The $25-trillion US bond market is perhaps not the most exciting of topics, but it is critical to the functioning of the global economy. The US 10-year is effectively the global risk-free benchmark, underpinning the borrowing costs of everything from mortgage rates to emerging markets.
Investors in this market have had a torrid few years, with yields rising from a historical low of 0.66% in April 2020 to 4.88% this week (yields move inversely to prices), its highest level for 16 years.
But even this bleak longer-term picture could not have prepared investors for the shock of last week, with the 10-year treasury shooting up almost 15 basis points.

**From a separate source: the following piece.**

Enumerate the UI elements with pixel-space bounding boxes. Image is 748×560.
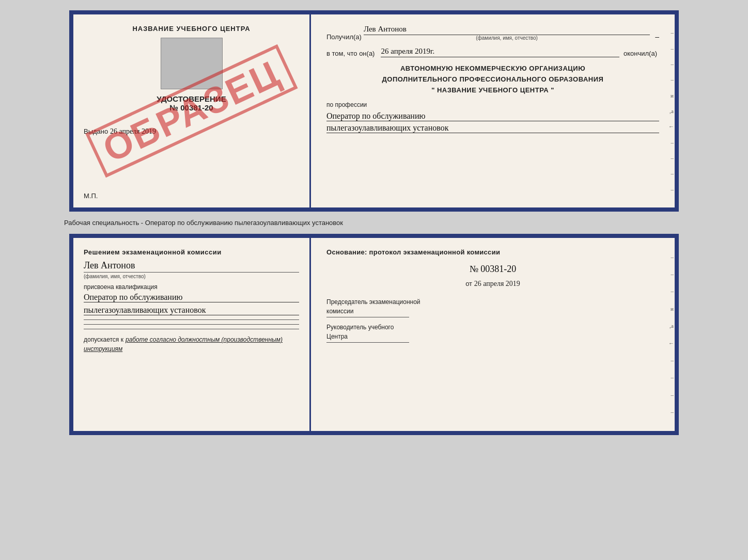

Even more extreme was the usually staid and implacable longer end of the curve; the US 30-year yield has risen an extraordinary 64 basis points in the past month, with almost a third of that coming last week alone.
What is going on here? On this, there are four interpretations.
First, this is a consequence of the Federal Reserve signalling it is willing to keep interest rates “higher for longer” to get inflation down.
From looking at previous rate hiking cycles, history shows that the 10-year rate usually peaks between 50-100 basis points above the peak overnight rate, as investors demand a “term premium” for holding longer-term debt.
With the Fed fund rate currently 5.25-5.5%, this indicates the sell-off may have further to run.
Second, some argue this is simply reflecting a more positive longer-term growth outlook for the US economy.
Last week’s surprisingly resilient jobs market data out of the US, which showed significantly stronger payroll gains, could have triggered the sell-off.
If this is true, then it is possible that interest rates will never go back to the ultra-low level they were mired in for the decade after the financial crisis.
Perhaps bond yields are now simply normalising, albeit much quicker than expected.
Third, there are arguments around the supply of treasury bonds, largely due to a glut of issuance from the US government to fund Republican tax breaks and the Democratic-led investment in green energy.
All this will come on top of the existing US debt pile which has grown exponentially, from a mere $5-trillion in 2008 to $25-trillion today.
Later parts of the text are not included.